DBN based precursor miRNA prediction model
The various candidate model for the DBN based precursor miRNA prediction model is obtained by varying the number of hidden nodes in the hidden layer as well as the number of hidden layers. The best prediction accuracy is obtained for a DBN network architecture [Fig. 3] of three hidden layers with first, second and third layer having 100, 70, 35 hidden neurons respectively. Considering the stochastic nature of the algorithm the output values are averaged for twenty executions. It is observed that for 58 features as input, the DBN model (Input1007035output) gives an accuracy of 0.968 with F1score of 0.957 Furthermore from the literature survey [11] it is learned that the most relevant features associated with the miRNA are melting temperature, enthropy, enthalpy and free minimum energy. Thus the 20 relevant features mentioned are aggregate nucleotide frequency A+U, dinucleotide frequencies AG, AU, CU, GA, UU, Minimum Free Energy Index 4 (MFEI4), Positional Entropy, Normalized Ensemble free energy, Frequency of the MFE structure (Freq), Enthalpy normalized by the length of the sequence (dH/L), Melting temperature (Tm), Melting temperature normalized by length (Tm/L), Normalized basepair count by length, j GCj /L, Normalized average base pairs by number of stem loops (AU)/ stems, (GU)/stems, the length of the sequence (Len), Centroid energy normalized by length (CE/L), and the Statistical Zscores zG and zSP. The DBN model for the above 20 features gives an accuracy of 0.992 with F score 0.989 which is slightly higher than the using all 58 features.

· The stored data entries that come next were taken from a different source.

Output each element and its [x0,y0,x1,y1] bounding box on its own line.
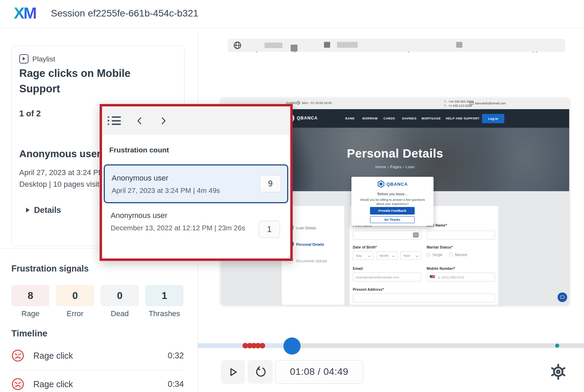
playlist-title: Rage clicks on Mobile Support [19,66,170,96]
chevron-down-icon [416,254,418,257]
autofill-icon[interactable]: ••• [413,232,419,238]
frustration-count-badge: 9 [260,175,281,192]
redacted-text-block [291,45,297,51]
survey-event-marker[interactable] [555,344,559,348]
redacted-text-block [456,42,462,48]
event-time: 0:32 [156,351,184,360]
redacted-text-block [337,42,358,48]
popup-panel: Frustration count Anonymous user April 2… [102,135,290,258]
redacted-text-block [265,43,282,48]
chevron-right-icon[interactable] [159,116,168,125]
frustration-count-badge: 1 [259,221,280,238]
modal-title: Before you leave... [351,192,434,196]
redacted-dot [533,51,534,53]
replay-icon [255,366,266,378]
session-replay-app: XM Session ef2255fe-661b-454c-b321 Playl… [0,0,584,392]
mobile-number-input[interactable]: (201) 555-0123 [427,273,495,281]
progress-track-remaining[interactable] [292,343,584,348]
first-name-input[interactable] [353,231,421,240]
step2-label[interactable]: Personal Details [296,242,324,246]
chevron-right-icon [26,208,30,212]
present-address-input[interactable] [353,293,495,302]
app-header: XM Session ef2255fe-661b-454c-b321 [0,0,584,28]
session-list-item-selected[interactable]: Anonymous user April 27, 2023 at 3:24 PM… [104,164,288,203]
chevron-down-icon [368,254,371,257]
last-name-input[interactable] [427,231,495,240]
timeline-event-row[interactable]: Rage click 0:34 [11,378,184,391]
no-thanks-button[interactable]: No Thanks [370,216,415,223]
nav-link-mortgage[interactable]: MORTGAGE [422,117,441,120]
signal-label-dead: Dead [101,309,139,318]
redacted-dot [256,51,257,53]
chevron-left-icon[interactable] [135,116,144,125]
dob-day-select[interactable]: Day [353,251,373,260]
list-view-icon[interactable] [108,116,121,125]
dob-month-select[interactable]: Month [377,251,397,260]
single-radio[interactable] [427,253,430,256]
rage-face-icon [11,378,24,391]
step3-label[interactable]: Documents Upload [296,259,327,263]
modal-brand: QBANCA [386,182,408,187]
chat-icon [560,296,564,299]
married-radio[interactable] [449,253,453,256]
rage-event-marker[interactable] [260,343,265,348]
nav-link-cards[interactable]: CARDS [383,117,395,120]
frustration-count-popup: Frustration count Anonymous user April 2… [100,104,293,261]
timeline-row-divider [11,370,184,370]
feedback-modal: QBANCA Before you leave... Would you be … [351,177,434,226]
provide-feedback-button[interactable]: Provide Feedback [370,207,415,215]
chat-widget-button[interactable] [558,292,567,302]
dob-year-select[interactable]: Year [400,251,421,260]
email-input[interactable] [353,273,421,281]
details-toggle[interactable]: Details [26,205,61,215]
item-meta: April 27, 2023 at 3:24 PM | 4m 49s [112,185,220,196]
globe-icon [233,41,242,50]
mobile-placeholder: (201) 555-0123 [442,275,464,279]
chevron-down-icon [392,254,395,257]
event-label: Rage click [33,351,156,361]
brand-name: QBANCA [297,116,318,120]
signal-label-error: Error [56,309,94,318]
page-title: Session ef2255fe-661b-454c-b321 [51,8,199,19]
restart-button[interactable] [248,360,273,384]
opening-hours: Mon - Fri 10:00-18:00 [302,101,332,105]
playhead-handle[interactable] [283,337,301,355]
email-label: Email [353,266,363,270]
chevron-down-icon [438,276,440,278]
qbanca-hex-icon [377,180,385,188]
marital-status-label: Marital Status* [427,245,453,249]
playlist-position: 1 of 2 [19,109,41,118]
replay-browser-bar [228,39,565,52]
redacted-dot [408,51,409,53]
step1-label[interactable]: Loan Details [296,226,316,230]
item-user: Anonymous user [112,174,168,183]
item-user: Anonymous user [111,211,167,220]
rage-face-icon [11,349,24,362]
playlist-label: Playlist [32,55,55,63]
present-address-label: Present Address* [353,287,384,291]
nav-link-help[interactable]: HELP AND SUPPORT [446,117,480,120]
play-button[interactable] [221,360,245,384]
time-display: 01:08 / 04:49 [275,360,363,384]
nav-link-borrow[interactable]: BORROW [362,117,378,120]
popup-toolbar [102,106,290,135]
details-label: Details [34,205,61,215]
session-list-item[interactable]: Anonymous user December 13, 2022 at 12:1… [104,208,288,256]
nav-link-bank[interactable]: BANK [345,117,355,120]
dob-label: Date of Birth* [353,245,377,249]
mobile-number-label: Mobile Number* [427,266,455,270]
settings-button[interactable] [548,361,569,382]
signal-chip-error: 0 [56,285,94,306]
event-label: Rage click [33,379,156,389]
single-label: Single [433,253,442,257]
xm-logo: XM [14,3,36,22]
login-button[interactable]: Log In [482,114,504,123]
signal-label-thrashes: Thrashes [145,309,183,318]
timeline-heading: Timeline [11,328,47,339]
contact-email: bancainfo@email.com [475,102,506,105]
redacted-text-block [324,42,330,48]
timeline-event-row[interactable]: Rage click 0:32 [11,349,184,362]
playlist-header: Playlist [19,54,55,64]
nav-link-savings[interactable]: SAVINGS [402,117,417,120]
signal-chip-dead: 0 [101,285,139,306]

CNN based precursor miRNA prediction model
The various candidate models obtained by the combination of Table 3 and Table 4 are bested and two models that output highest accuracies on the validation data set are selected. Deeper layers were also tested, however, additional layers of convolution does not increases the performance of the miRNA prediction due to two factors due to limitation of available number of data. The two models are described bellow and summarized in Table 5.

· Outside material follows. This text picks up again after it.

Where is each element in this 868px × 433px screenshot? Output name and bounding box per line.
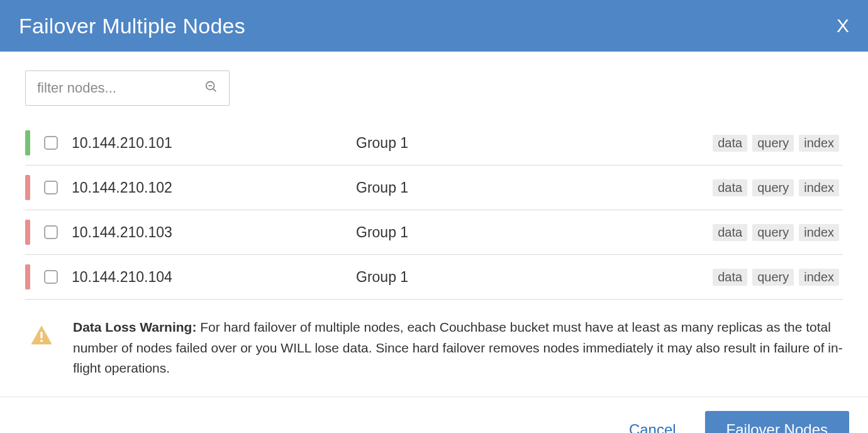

The architecture of the model type 2 could be explained as follows: the input layer (raw sequence data) is convoluted with a filter (window) of size of 18, and the window is shifted with value of 4 (using a stride of 4). The total number of filters used are 20. The output obtained after the convolution, is now fed into a fully connected layer having 90 neurons. Furthermore the output from this fully connected layer is again fed into another fully connected layer having 2 neurons. This layer is also called the output layer. The output layer is connected to a classification layer which classifies the label. In the model type 2, after the convolution layer, two fully connected layers are used before the final (output) classification layer. The fully connected layer helps in better learning of the features that are extracted from the convolution layer.
In the model type 3 as depicted by Figure 2, the architecture is as follows: the input layer (raw sequence data) is convoluted with a filter (window) of size 12 and the window is shifted with value 1 (Stride =1). The output of this convolution layer is again convoluted with another filter (window) of size 6 and Stride=1. For both the convolutions the number filters used is 12. Now after the second convolution, a max pooling layer is connected with window size 6 and the window is shifted with value 4 (stride =4). The output of the pooling layer is connected to the fully connected layer having 2 neurons, (i.e the output layer). The output layer is connected to a classification layer which classifies the label. For both the models, the accuracy is at its best at the dropout ratio of 0.3 at the output layer.
Comparison with the existing computational methods
Proposed prediction model using CNN and DBN are compared to the existing benchmark models. It is clearly observed that the prediction model based on deep learning approaches outperforms compared methods. Two models of CNN and DBN model with 20 selected features has highest accuracy values above 0.99. The DBN model working on 58 features also has high accuracy of 0.968. This shows that DBN performs well on large set of unselected features. Both the proposed models in this study, provided enough data, validate that deeper the network model, higher is the precision efficacy of the classifier. Table 6.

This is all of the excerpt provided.